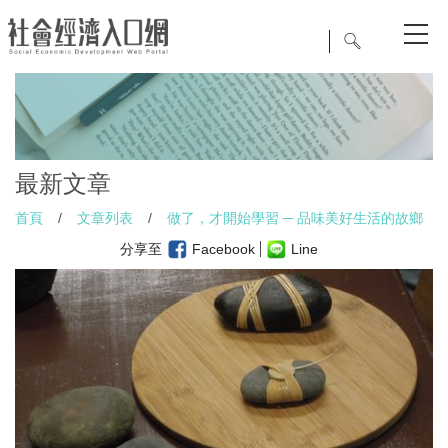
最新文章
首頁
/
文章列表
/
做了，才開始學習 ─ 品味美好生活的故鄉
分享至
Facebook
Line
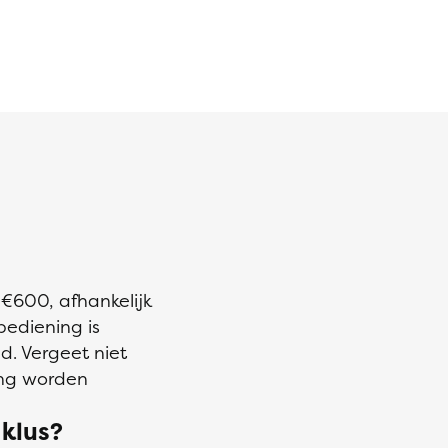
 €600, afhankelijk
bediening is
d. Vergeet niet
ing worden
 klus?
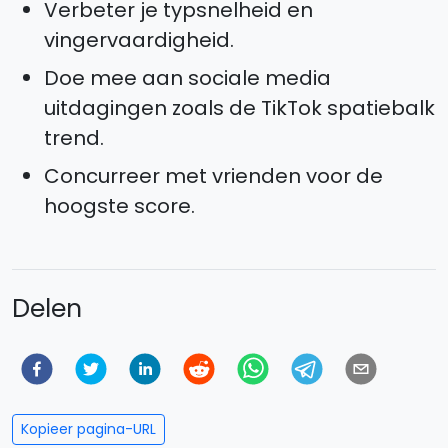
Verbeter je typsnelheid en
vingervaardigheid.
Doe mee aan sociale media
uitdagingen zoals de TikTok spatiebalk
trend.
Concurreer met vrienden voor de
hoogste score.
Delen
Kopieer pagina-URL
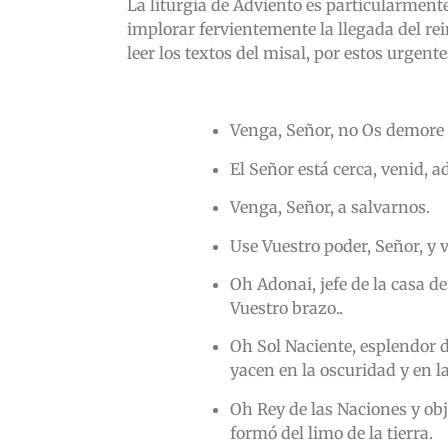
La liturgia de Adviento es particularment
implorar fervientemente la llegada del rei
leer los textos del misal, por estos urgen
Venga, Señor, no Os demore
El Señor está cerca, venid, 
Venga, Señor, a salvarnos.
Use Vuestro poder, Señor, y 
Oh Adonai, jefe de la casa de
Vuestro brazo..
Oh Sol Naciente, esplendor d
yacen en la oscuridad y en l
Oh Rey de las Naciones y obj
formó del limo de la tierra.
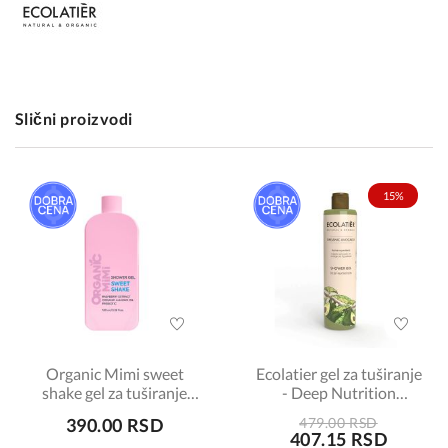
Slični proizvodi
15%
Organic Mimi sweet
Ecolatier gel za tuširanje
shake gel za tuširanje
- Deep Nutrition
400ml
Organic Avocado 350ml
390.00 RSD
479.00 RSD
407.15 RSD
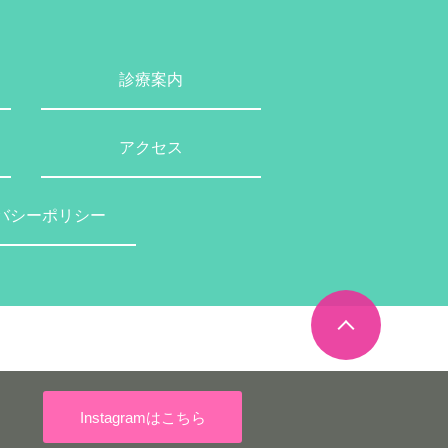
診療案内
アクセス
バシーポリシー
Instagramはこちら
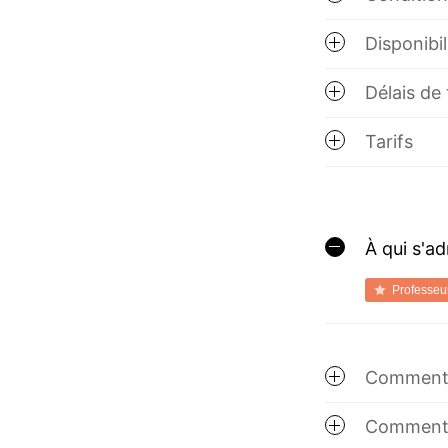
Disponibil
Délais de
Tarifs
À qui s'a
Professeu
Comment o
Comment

# [THE PROBLEM]
Your reply should consist of one number: how many lines above contain the word "Señor".

# [ANSWER BELOW]
4